(Data provided begins)

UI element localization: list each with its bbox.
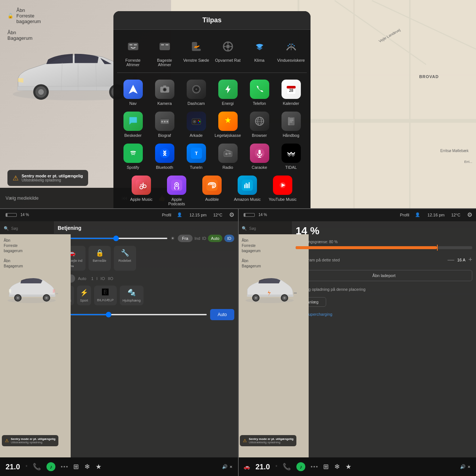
app-nav[interactable]: Nav	[119, 80, 147, 106]
brightness-slider[interactable]	[65, 238, 168, 239]
bagagerum-label: bagagerum	[16, 19, 41, 24]
svg-rect-73	[286, 148, 297, 159]
app-beskeder[interactable]: Beskeder	[119, 112, 147, 138]
temp-taskbar-right: 21.0	[255, 463, 270, 471]
boernelaas-card[interactable]: 🔒 Børneåle	[89, 246, 111, 271]
quick-vinduesviskere[interactable]: Vinduesviskere	[278, 37, 304, 67]
app-biograf[interactable]: Biograf	[151, 112, 178, 138]
app-arkade[interactable]: Arkade	[182, 112, 210, 138]
app-apple-podcasts[interactable]: Apple Podcasts	[163, 176, 191, 206]
app-spotify[interactable]: Spotify	[119, 144, 147, 170]
bottom-slider[interactable]	[65, 314, 207, 315]
app-radio[interactable]: Radio	[214, 144, 242, 170]
svg-point-66	[225, 153, 228, 155]
volume-left[interactable]: 🔊 ✕	[222, 464, 232, 469]
toggle-id-btn[interactable]: ID	[202, 235, 206, 242]
app-haandbog[interactable]: Håndbog	[277, 112, 305, 138]
app-beskeder-label: Beskeder	[124, 133, 141, 138]
app-legetojskasse[interactable]: Legetøjskasse	[214, 112, 242, 138]
hjulophjaeng-card[interactable]: 🔩 Hjulophæng	[120, 286, 144, 305]
app-browser[interactable]: Browser	[245, 112, 273, 138]
quick-opvarmet-rat[interactable]: Opvarmet Rat	[215, 37, 241, 67]
svg-text:T: T	[195, 151, 198, 156]
app-arkade-label: Arkade	[190, 133, 203, 138]
star-taskbar-left[interactable]: ★	[96, 463, 102, 471]
svg-rect-42	[161, 121, 163, 122]
bl-open-front[interactable]: Åbn Forreste bagagerum	[4, 238, 23, 254]
sidebar-search-left[interactable]	[11, 226, 41, 231]
open-rear-label: Åbn	[7, 30, 32, 35]
dots-taskbar-right	[311, 466, 318, 467]
settings-icon-br[interactable]: ⚙	[467, 211, 472, 218]
app-apple-music-label: Apple Music	[130, 197, 152, 202]
klima-label: Klima	[254, 58, 265, 62]
quick-forreste-afrimer[interactable]: Forreste Afrimer	[120, 37, 146, 67]
audible-icon	[202, 176, 222, 195]
svg-rect-70	[258, 150, 261, 154]
phone-taskbar-right[interactable]: 📞	[283, 463, 291, 471]
sport-card[interactable]: ⚡ Sport	[77, 286, 91, 305]
grid-taskbar-left[interactable]: ⊞	[73, 463, 79, 471]
br-open-rear[interactable]: Åbn Bagagerum	[242, 258, 261, 269]
app-kamera[interactable]: Kamera	[151, 80, 178, 106]
charge-minus-btn[interactable]: —	[447, 256, 454, 264]
volume-right[interactable]: 🔊 ✕	[460, 464, 470, 469]
app-tunein[interactable]: T TuneIn	[182, 144, 210, 170]
svg-rect-14	[160, 43, 170, 50]
fan-taskbar-left[interactable]: ❄	[84, 463, 90, 471]
spotify-taskbar-right[interactable]: ♪	[296, 462, 305, 471]
app-kalender[interactable]: 28 Kalender	[277, 80, 305, 106]
app-youtube-music[interactable]: YouTube Music	[269, 176, 297, 206]
app-tidal[interactable]: TIDAL	[277, 144, 305, 170]
app-bluetooth[interactable]: Bluetooth	[151, 144, 178, 170]
open-rear-trunk[interactable]: Åbn Bagagerum	[7, 30, 41, 41]
app-amazon-music[interactable]: Amazon Music	[234, 176, 261, 206]
sidebar-search-right[interactable]	[249, 226, 279, 231]
app-energi[interactable]: Energi	[214, 80, 242, 106]
charge-plus-btn[interactable]: +	[468, 256, 472, 264]
bottom-left-topbar: 14 % Profil 👤 12.15 pm 12°C ⚙	[0, 208, 238, 221]
toggle-fra-btn[interactable]: Fra	[178, 235, 193, 242]
fan-taskbar-right[interactable]: ❄	[334, 463, 340, 471]
br-warning-icon: ⚠	[243, 438, 247, 443]
energi-icon	[218, 80, 238, 99]
app-amazon-music-label: Amazon Music	[234, 197, 261, 202]
open-front-trunk[interactable]: 🔓 Åbn Forreste bagagerum	[7, 7, 41, 24]
spotify-taskbar-left[interactable]: ♪	[46, 462, 55, 471]
app-dashcam[interactable]: Dashcam	[182, 80, 210, 106]
map-place-brovad: BROVAD	[419, 74, 439, 79]
app-caraoke[interactable]: Caraoke	[245, 144, 273, 170]
br-open-front[interactable]: Åbn Forreste bagagerum	[242, 238, 261, 254]
phone-taskbar-left[interactable]: 📞	[33, 463, 41, 471]
control-cards-row: 🚗 Klap spejle ind Fra 🔒 Børneåle 🔧 Rodeb…	[58, 246, 234, 271]
grid-taskbar-right[interactable]: ⊞	[323, 463, 329, 471]
quick-klima[interactable]: Klima	[247, 37, 273, 67]
app-telefon[interactable]: Telefon	[245, 80, 273, 106]
open-ladeport-btn[interactable]: Åbn ladeport	[296, 270, 472, 281]
bilhjaelp-card[interactable]: 🅱 BILHJÆLP	[94, 286, 117, 305]
battery-percent: 14 %	[20, 213, 29, 217]
quick-bageste-afrimer[interactable]: Bageste Afrimer	[152, 37, 178, 67]
br-sentry-main: Sentry mode er pt. utilgængelig	[249, 437, 293, 441]
bl-open-rear[interactable]: Åbn Bagagerum	[4, 258, 23, 269]
app-audible[interactable]: Audible	[198, 176, 226, 206]
rodebet-card[interactable]: 🔧 Rodebet	[114, 246, 136, 271]
auto-toggle-main[interactable]: Auto	[78, 276, 87, 281]
app-apple-music[interactable]: Apple Music	[128, 176, 155, 206]
toggle-auto-btn[interactable]: Auto	[208, 235, 222, 242]
svg-rect-13	[134, 44, 137, 45]
opvarmet-rat-label: Opvarmet Rat	[215, 58, 240, 62]
settings-icon-bl[interactable]: ⚙	[229, 211, 234, 218]
kamera-icon	[155, 80, 174, 99]
svg-rect-11	[128, 43, 138, 50]
toggle-id2-btn[interactable]: ID	[224, 235, 234, 242]
star-taskbar-right[interactable]: ★	[345, 463, 351, 471]
settings-betjening-title: Betjening	[58, 225, 234, 231]
battery-indicator	[6, 213, 17, 217]
app-energi-label: Energi	[222, 101, 234, 106]
toggle-ind-btn[interactable]: Ind	[194, 235, 200, 242]
auto-blue-btn[interactable]: Auto	[210, 309, 234, 320]
charge-current-row: Ladestram på dette sted — 16 A +	[296, 254, 472, 266]
bottom-right-topbar: 14 % Profil 👤 12.16 pm 12°C ⚙	[238, 208, 476, 221]
quick-venstre-saede[interactable]: Venstre Sæde	[183, 37, 209, 67]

(Data provided ends)

**What you need to do**
Every entry above needs to be duplicated exactly, without its images.

**Your solution**
UI element localization: list each with its bbox.
app-nav[interactable]: Nav	[119, 80, 147, 106]
brightness-slider[interactable]	[65, 238, 168, 239]
bagagerum-label: bagagerum	[16, 19, 41, 24]
svg-rect-73	[286, 148, 297, 159]
app-beskeder[interactable]: Beskeder	[119, 112, 147, 138]
temp-taskbar-right: 21.0	[255, 463, 270, 471]
boernelaas-card[interactable]: 🔒 Børneåle	[89, 246, 111, 271]
quick-vinduesviskere[interactable]: Vinduesviskere	[278, 37, 304, 67]
app-biograf[interactable]: Biograf	[151, 112, 178, 138]
app-arkade[interactable]: Arkade	[182, 112, 210, 138]
app-apple-podcasts[interactable]: Apple Podcasts	[163, 176, 191, 206]
app-spotify[interactable]: Spotify	[119, 144, 147, 170]
bottom-slider[interactable]	[65, 314, 207, 315]
app-radio[interactable]: Radio	[214, 144, 242, 170]
svg-point-66	[225, 153, 228, 155]
volume-left[interactable]: 🔊 ✕	[222, 464, 232, 469]
toggle-id-btn[interactable]: ID	[202, 235, 206, 242]
app-haandbog[interactable]: Håndbog	[277, 112, 305, 138]
app-beskeder-label: Beskeder	[124, 133, 141, 138]
app-legetojskasse[interactable]: Legetøjskasse	[214, 112, 242, 138]
hjulophjaeng-card[interactable]: 🔩 Hjulophæng	[120, 286, 144, 305]
app-browser[interactable]: Browser	[245, 112, 273, 138]
quick-opvarmet-rat[interactable]: Opvarmet Rat	[215, 37, 241, 67]
svg-text:T: T	[195, 151, 198, 156]
app-arkade-label: Arkade	[190, 133, 203, 138]
star-taskbar-left[interactable]: ★	[96, 463, 102, 471]
svg-rect-42	[161, 121, 163, 122]
bl-open-front[interactable]: Åbn Forreste bagagerum	[4, 238, 23, 254]
sidebar-search-left[interactable]	[11, 226, 41, 231]
open-rear-label: Åbn	[7, 30, 32, 35]
dots-taskbar-right	[311, 466, 318, 467]
settings-icon-br[interactable]: ⚙	[467, 211, 472, 218]
app-apple-music-label: Apple Music	[130, 197, 152, 202]
klima-label: Klima	[254, 58, 265, 62]
quick-forreste-afrimer[interactable]: Forreste Afrimer	[120, 37, 146, 67]
audible-icon	[202, 176, 222, 195]
svg-rect-70	[258, 150, 261, 154]
phone-taskbar-right[interactable]: 📞	[283, 463, 291, 471]
sport-card[interactable]: ⚡ Sport	[77, 286, 91, 305]
grid-taskbar-left[interactable]: ⊞	[73, 463, 79, 471]
br-open-rear[interactable]: Åbn Bagagerum	[242, 258, 261, 269]
app-kamera[interactable]: Kamera	[151, 80, 178, 106]
charge-minus-btn[interactable]: —	[447, 256, 454, 264]
volume-right[interactable]: 🔊 ✕	[460, 464, 470, 469]
app-tunein[interactable]: T TuneIn	[182, 144, 210, 170]
svg-rect-14	[160, 43, 170, 50]
fan-taskbar-left[interactable]: ❄	[84, 463, 90, 471]
spotify-taskbar-right[interactable]: ♪	[296, 462, 305, 471]
app-kalender[interactable]: 28 Kalender	[277, 80, 305, 106]
app-youtube-music[interactable]: YouTube Music	[269, 176, 297, 206]
app-tidal[interactable]: TIDAL	[277, 144, 305, 170]
app-bluetooth[interactable]: Bluetooth	[151, 144, 178, 170]
open-rear-trunk[interactable]: Åbn Bagagerum	[7, 30, 41, 41]
app-amazon-music[interactable]: Amazon Music	[234, 176, 261, 206]
sidebar-search-right[interactable]	[249, 226, 279, 231]
app-energi[interactable]: Energi	[214, 80, 242, 106]
charge-plus-btn[interactable]: +	[468, 256, 472, 264]
bottom-left-topbar: 14 % Profil 👤 12.15 pm 12°C ⚙	[0, 208, 238, 221]
toggle-fra-btn[interactable]: Fra	[178, 235, 193, 242]
fan-taskbar-right[interactable]: ❄	[334, 463, 340, 471]
br-warning-icon: ⚠	[243, 438, 247, 443]
energi-icon	[218, 80, 238, 99]
app-amazon-music-label: Amazon Music	[234, 197, 261, 202]
open-front-trunk[interactable]: 🔓 Åbn Forreste bagagerum	[7, 7, 41, 24]
spotify-taskbar-left[interactable]: ♪	[46, 462, 55, 471]
app-dashcam[interactable]: Dashcam	[182, 80, 210, 106]
map-place-brovad: BROVAD	[419, 74, 439, 79]
app-caraoke[interactable]: Caraoke	[245, 144, 273, 170]
br-open-front[interactable]: Åbn Forreste bagagerum	[242, 238, 261, 254]
phone-taskbar-left[interactable]: 📞	[33, 463, 41, 471]
control-cards-row: 🚗 Klap spejle ind Fra 🔒 Børneåle 🔧 Rodeb…	[58, 246, 234, 271]
grid-taskbar-right[interactable]: ⊞	[323, 463, 329, 471]
quick-klima[interactable]: Klima	[247, 37, 273, 67]
app-telefon[interactable]: Telefon	[245, 80, 273, 106]
open-ladeport-btn[interactable]: Åbn ladeport	[296, 270, 472, 281]
bilhjaelp-card[interactable]: 🅱 BILHJÆLP	[94, 286, 117, 305]
battery-percent: 14 %	[20, 213, 29, 217]
quick-bageste-afrimer[interactable]: Bageste Afrimer	[152, 37, 178, 67]
br-sentry-main: Sentry mode er pt. utilgængelig	[249, 437, 293, 441]
bl-open-rear[interactable]: Åbn Bagagerum	[4, 258, 23, 269]
app-audible[interactable]: Audible	[198, 176, 226, 206]
rodebet-card[interactable]: 🔧 Rodebet	[114, 246, 136, 271]
auto-toggle-main[interactable]: Auto	[78, 276, 87, 281]
app-apple-music[interactable]: Apple Music	[128, 176, 155, 206]
toggle-auto-btn[interactable]: Auto	[208, 235, 222, 242]
svg-rect-13	[134, 44, 137, 45]
opvarmet-rat-label: Opvarmet Rat	[215, 58, 240, 62]
settings-icon-bl[interactable]: ⚙	[229, 211, 234, 218]
kamera-icon	[155, 80, 174, 99]
svg-rect-11	[128, 43, 138, 50]
toggle-id2-btn[interactable]: ID	[224, 235, 234, 242]
star-taskbar-right[interactable]: ★	[345, 463, 351, 471]
settings-betjening-title: Betjening	[58, 225, 234, 231]
battery-indicator	[6, 213, 17, 217]
app-energi-label: Energi	[222, 101, 234, 106]
toggle-ind-btn[interactable]: Ind	[194, 235, 200, 242]
auto-blue-btn[interactable]: Auto	[210, 309, 234, 320]
charge-current-row: Ladestram på dette sted — 16 A +	[296, 254, 472, 266]
bottom-right-topbar: 14 % Profil 👤 12.16 pm 12°C ⚙	[238, 208, 476, 221]
quick-venstre-saede[interactable]: Venstre Sæde	[183, 37, 209, 67]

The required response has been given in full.